Books and Time: When do authors write their masterpieces?
Published:
Authors, their books and chronological patterns
Hey everyone!
A question popped into my mind recently and I decided to use some data visualizations to try and understand it: how old are authors when they publish their best books? Intuitively, and from what stories people tell about raw talent, it would seem the answer is “very young”. For instance, Einstein made his most important discoveries in his ‘Miracle Year’ at 26, and Mary Shelley wrote “Frankenstein” at 18, but are these examples simply outliers? Or is it true that, at least in literature, the best work is written by very young authors? Let’s dive in!
Data and Tools
In this story I will be using Jupyter Notebooks, Python, Seaborn and Pandas to analyze and visualize the data. I will also be using two datasets:
- A ‘Books’ dataset, containing about 52000 records of the world’s masterpiece books, along with the date when they were first published and author name. The original data can be found here: https://zenodo.org/record/4265096#.YuyCqC-B10t.

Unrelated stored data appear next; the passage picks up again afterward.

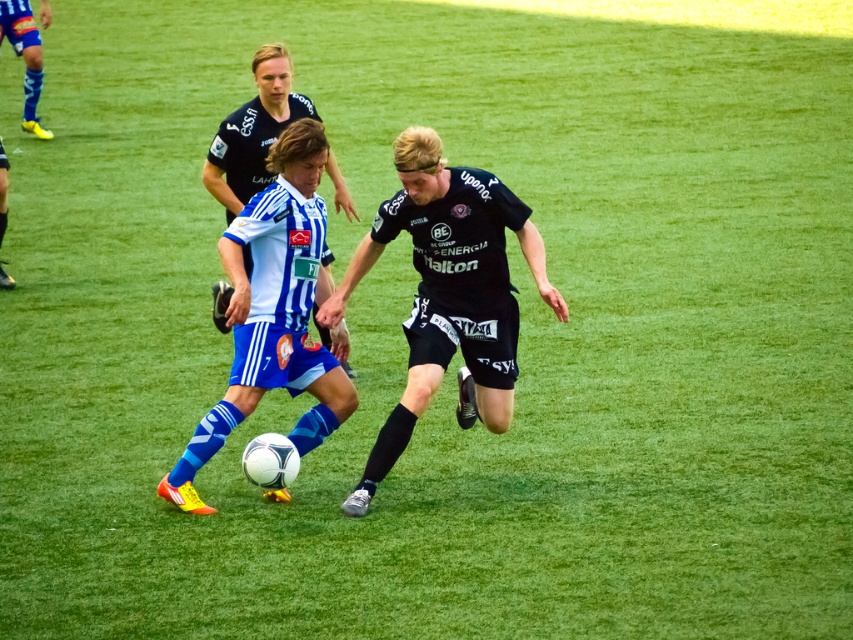 Measure the distance between point (299, 128) and camera.

The distance of point (299, 128) from camera is 8.02 meters.

Measure the distance between point (432, 305) and camera.

They are 8.24 meters apart.

At what (x,y) coordinates should I click in order to perform the action: click on white matte soccer ball at center. Please return your answer as a coordinate pair (x, y). This screenshot has height=640, width=853. Looking at the image, I should click on (350, 291).

Is white matte soccer ball at center closer to the viewer compared to white jersey at center?

Yes, it is.

Consider the image. Is white matte soccer ball at center thinner than white jersey at center?

Incorrect, white matte soccer ball at center's width is not less than white jersey at center's.

Is point (285, 314) closer to camera compared to point (222, 202)?

Yes, it is in front of point (222, 202).

Locate an element on the screen. This screenshot has width=853, height=640. white matte soccer ball at center is located at coordinates (350, 291).

Is black matte soccer ball at center closer to camera compared to white jersey at center?

Yes.

Is point (488, 230) more distant than point (323, 333)?

No.

Locate an element on the screen. The height and width of the screenshot is (640, 853). black matte soccer ball at center is located at coordinates (448, 292).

- An ‘Authors’ dataset from the GoodReads API containing information about authors, including names and birth dates. You can find the original dataset here: https://www.kaggle.com/datasets/choobani/goodread-authors
Preparing the Data
Since the Books dataset does not contain the authors’ birth dates, we need to do an inner join of the two datasets using the author names column as a key. Here is the result using a few of the columns:
In addition, to calculate the authors’ age when their books were published, we need to convert the current values of ‘firstPublishDate’ into a YYYY format. This can be done using a string “split” method. Additionally, the “born” column also needs to be converted to a YYYY format.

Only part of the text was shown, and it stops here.